11 Ways to Withdraw Penalty-Free Funds From a Retirement Account

Check out these penalty-free IRA and 401k withdrawal situations to see if one applies to you.

1. 401k Loan

Current 401k withdrawal rules allow you to borrow from your 401k at no penalty as long as you pay back the funds with interest within five years — or longer if you use the loan to buy a primary residence. Although, not every plan sponsor offers this loan provision.

See: 5 Reasons to Avoid 401k Loans

2. Leaving Your Job After Age 55

Qualified workers who separate from service with their employer in or after the year they reach age 55 — or age 50 if you were a qualified public safety officer such as police, firefighters, government emergency service personnel — can withdraw from a company retirement plan penalty-free.

If you are considering emptying your 401k after a job change, consider a 401k rollover to IRA. The rollover is tax-free and you continue the tax-sheltered growth for your retirement assets.

3. 401k Distribution of Dividends from an Employee Stock Ownership Plan

Dividends distributed from an ESOP are penalty-free. But, this exception only applies to the dividends, not principal.

4. 401k Withdrawal to Comply with a Qualified Domestic Relations Order

Courts can order the division of a 401k plan under a QDRO as part of a divorce. Distributions under a QDRO are exempt from the early withdrawal penalty.

5. IRA and 401k Withdrawal to Pay for Medical Billing

You can make a penalty-free withdrawal to cover healthcare expenses as long as you have unreimbursed medical expenses that exceed 10 percent (7.5 percent if you’re over age 65) of your annual income.

6. IRA Withdrawal to Pay for Health Insurance Premiums

If you are unemployed, you can pay health insurance premiums with funds from your IRA at no penalty.

7. IRA and 401k Withdrawal to Pay for Disability Distributions

You can make penalty-free withdrawals if you are totally and permanently disabled.

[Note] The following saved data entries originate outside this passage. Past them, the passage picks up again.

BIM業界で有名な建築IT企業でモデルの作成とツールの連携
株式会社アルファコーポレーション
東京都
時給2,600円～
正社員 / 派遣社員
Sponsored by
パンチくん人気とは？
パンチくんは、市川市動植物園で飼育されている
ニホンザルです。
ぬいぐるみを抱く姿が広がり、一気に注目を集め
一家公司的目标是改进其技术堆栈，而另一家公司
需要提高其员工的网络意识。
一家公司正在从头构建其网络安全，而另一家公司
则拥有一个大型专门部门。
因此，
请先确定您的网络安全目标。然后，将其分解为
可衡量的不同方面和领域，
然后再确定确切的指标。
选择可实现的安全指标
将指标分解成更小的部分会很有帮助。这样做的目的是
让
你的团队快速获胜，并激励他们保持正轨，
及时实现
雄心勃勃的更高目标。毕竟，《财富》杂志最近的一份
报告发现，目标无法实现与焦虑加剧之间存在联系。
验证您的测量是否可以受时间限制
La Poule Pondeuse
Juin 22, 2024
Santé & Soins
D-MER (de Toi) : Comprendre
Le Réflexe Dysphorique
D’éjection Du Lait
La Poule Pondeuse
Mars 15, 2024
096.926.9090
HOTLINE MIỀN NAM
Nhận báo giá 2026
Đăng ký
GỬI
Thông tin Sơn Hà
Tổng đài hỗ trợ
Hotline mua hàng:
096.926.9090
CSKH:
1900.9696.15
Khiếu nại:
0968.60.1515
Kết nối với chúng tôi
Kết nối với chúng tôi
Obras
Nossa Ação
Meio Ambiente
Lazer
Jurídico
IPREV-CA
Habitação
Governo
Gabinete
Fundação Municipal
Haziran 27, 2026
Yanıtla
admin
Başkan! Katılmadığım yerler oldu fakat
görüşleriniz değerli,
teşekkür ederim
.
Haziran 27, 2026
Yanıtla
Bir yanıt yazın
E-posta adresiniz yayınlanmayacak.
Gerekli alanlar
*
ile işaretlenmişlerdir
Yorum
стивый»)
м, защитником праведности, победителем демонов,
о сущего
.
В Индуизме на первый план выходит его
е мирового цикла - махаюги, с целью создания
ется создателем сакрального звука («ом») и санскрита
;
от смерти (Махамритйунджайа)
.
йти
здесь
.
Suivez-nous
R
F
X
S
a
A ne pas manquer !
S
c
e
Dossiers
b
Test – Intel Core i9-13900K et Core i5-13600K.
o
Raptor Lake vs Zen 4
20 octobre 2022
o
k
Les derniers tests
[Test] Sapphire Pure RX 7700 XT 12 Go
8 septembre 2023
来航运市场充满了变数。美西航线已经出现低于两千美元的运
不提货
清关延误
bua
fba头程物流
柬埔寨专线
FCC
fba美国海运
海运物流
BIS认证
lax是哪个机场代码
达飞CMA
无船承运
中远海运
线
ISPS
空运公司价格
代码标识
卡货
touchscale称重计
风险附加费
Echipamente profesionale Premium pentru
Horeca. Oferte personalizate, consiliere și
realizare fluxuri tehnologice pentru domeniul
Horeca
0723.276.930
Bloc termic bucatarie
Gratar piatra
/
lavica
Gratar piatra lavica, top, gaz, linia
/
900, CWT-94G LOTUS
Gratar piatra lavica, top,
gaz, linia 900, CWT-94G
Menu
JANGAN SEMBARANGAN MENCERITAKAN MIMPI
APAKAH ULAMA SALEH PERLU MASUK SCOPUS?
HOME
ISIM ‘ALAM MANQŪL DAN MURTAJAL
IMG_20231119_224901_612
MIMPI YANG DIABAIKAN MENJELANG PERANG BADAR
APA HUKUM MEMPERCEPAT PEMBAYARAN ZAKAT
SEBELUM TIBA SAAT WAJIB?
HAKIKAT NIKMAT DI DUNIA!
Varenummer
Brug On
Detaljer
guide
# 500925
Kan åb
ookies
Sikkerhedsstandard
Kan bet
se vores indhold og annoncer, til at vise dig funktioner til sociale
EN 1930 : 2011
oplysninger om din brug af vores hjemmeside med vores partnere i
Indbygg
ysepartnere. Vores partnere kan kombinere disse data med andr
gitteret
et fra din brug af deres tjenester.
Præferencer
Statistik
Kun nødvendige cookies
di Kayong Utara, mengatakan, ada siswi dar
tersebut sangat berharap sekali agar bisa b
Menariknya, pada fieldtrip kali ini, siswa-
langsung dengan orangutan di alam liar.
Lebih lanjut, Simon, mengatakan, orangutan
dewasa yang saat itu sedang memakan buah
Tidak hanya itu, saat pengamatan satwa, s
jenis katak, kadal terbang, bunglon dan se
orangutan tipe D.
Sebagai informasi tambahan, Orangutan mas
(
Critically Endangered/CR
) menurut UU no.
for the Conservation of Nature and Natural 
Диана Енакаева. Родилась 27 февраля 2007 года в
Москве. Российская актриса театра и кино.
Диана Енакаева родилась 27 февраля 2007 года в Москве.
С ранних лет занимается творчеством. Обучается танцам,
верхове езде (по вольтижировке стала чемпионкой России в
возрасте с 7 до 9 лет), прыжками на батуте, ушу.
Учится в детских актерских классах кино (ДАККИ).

You are considered disabled if a doctor certifies that you can’t do any substantial gainful activity indefinitely or expected to continue until death.

8. Qualified Military Reservist Withdrawal from a 401k and IRA

Distributions taken by qualified reservists called to active duty for 180 days or more aren’t subject to the penalty while on duty.

9. IRA or 401k IRS Tax Levy Penalty Exception

The IRS can levy your assets, including your retirement accounts, if you owe unpaid taxes. An IRS levy on your retirement account will be penalty-free, but this only applies to IRS levies, not to personal withdrawals to pay your taxes.

10. IRA Withdrawal for Qualified College Costs

You can avoid early withdrawal penalties on IRA distributions for post-secondary education costs like tuition, books, and, if the student is enrolled at least half-time, room and board. The student can be you, your spouse, your children or grandchildren.

If you can afford to only fund either an IRA or a 529 plan, consider funding the IRA. If you need that money for college you can withdraw without a penalty, but if not, it’s safe for your retirement.

11. IRA Withdrawal for First-Time Home Purchase

Qualified first-time homebuyers may withdraw up to $10,000 penalty-free from an IRA toward the purchase of a home. You can use the withdrawal for you and your spouse, parent, child or grandchild. The $10,000 limit is for your lifetime — and for all beneficiaries.

Early withdrawals from your retirement plan might not be the best option for your situation, even if you qualify for a penalty-free distribution. It’s a good idea to take advantage of the expert guidance of a financial advisor as you make this tough financial decision.